On one side of the Situation Room of the National Intelligence Center (CNI), known as the intelligence cathedral, hang photographs of the situations that have been successfully managed between those hermetic walls in recent decades: the release of the Basque tuna boat Alakrana in 2009, the release of the Spanish aid workers from Doctors Without Borders kidnapped in Kenya in 2011 or the arrival in Spain of the journalist Javier Espinosa after 194 days held by the Islamic State.

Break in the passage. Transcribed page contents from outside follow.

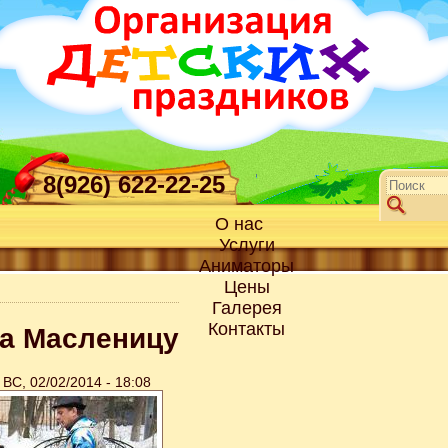
8(926) 622-22-25
О нас
Услуги
Аниматоры
Цены
Галерея
Контакты
а Масленицу
ВС, 02/02/2014 - 18:08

The doors of that room – in which all the alarms go off when there is a major crisis – were opened yesterday for the first time to the media with the aim of transferring the work carried out "in extremely complicated matters" by the workers of the center . Its director, Esperanza Casteleiro, announced that she has reorganized the structure of the CNI, as other intelligence services of allied countries are doing. To this end, she has created "mission centers", specific units adapted to the objectives that the Government – ​​through the intelligence directive – has entrusted to her.

At a time when the geopolitical panorama is marked by the war in Ukraine, the displacement of the center of gravity from the Atlantic to the Pacific and the destabilization of the Sahel, these priorities set by Moncloa on which the CNI's work revolves are four: . Irregular immigration, focused on networks that traffic people; counterterrorism, to prevent attacks in Spain; counterintelligence, trying to identify hostile agents in national territory; and cybersecurity, the field in which the next conflicts will be resolved.

To this end, the operational and technical personnel dedicated to obtaining information and the expert staff in advanced analysis have increased. Of the 3,000 people that make up the CNI, 76% are civilian personnel, 18% belong to the armed forces and 5% to the State security forces and bodies. “The main obligation is to know, with the highest degree of accuracy, the threats that must be combated in order to reduce vulnerability to them,” Casteleiro explained.

The director of Intelligence revealed that, for example, the CNI has collaborators in areas of concentration of immigrants close to Ceuta and Melilla –such as Mount Gurugú– to anticipate possible jumps to the fences of border cities. He described the current collaboration with Morocco as “intense”.

The director of the CNI, who has been in office since the Pegasus espionage crisis wiped out her predecessor, Paz Estaban, was escorted yesterday by Defense Minister Margarita Robles, who criticized the "smear campaigns" against the CNI by people who "violate the law", in a clear allusion to the pro-independence leaders who denounced having been victims of the attack with the spyware that allows access to all the information on the mobile phone.

The head of Defense, since the espionage scandal came to light, has always thought that the secrecy required by the CNI's activities has prevented it from defending itself on equal terms. And yesterday she verbalized it again: "We must avoid misinformation and ignorance."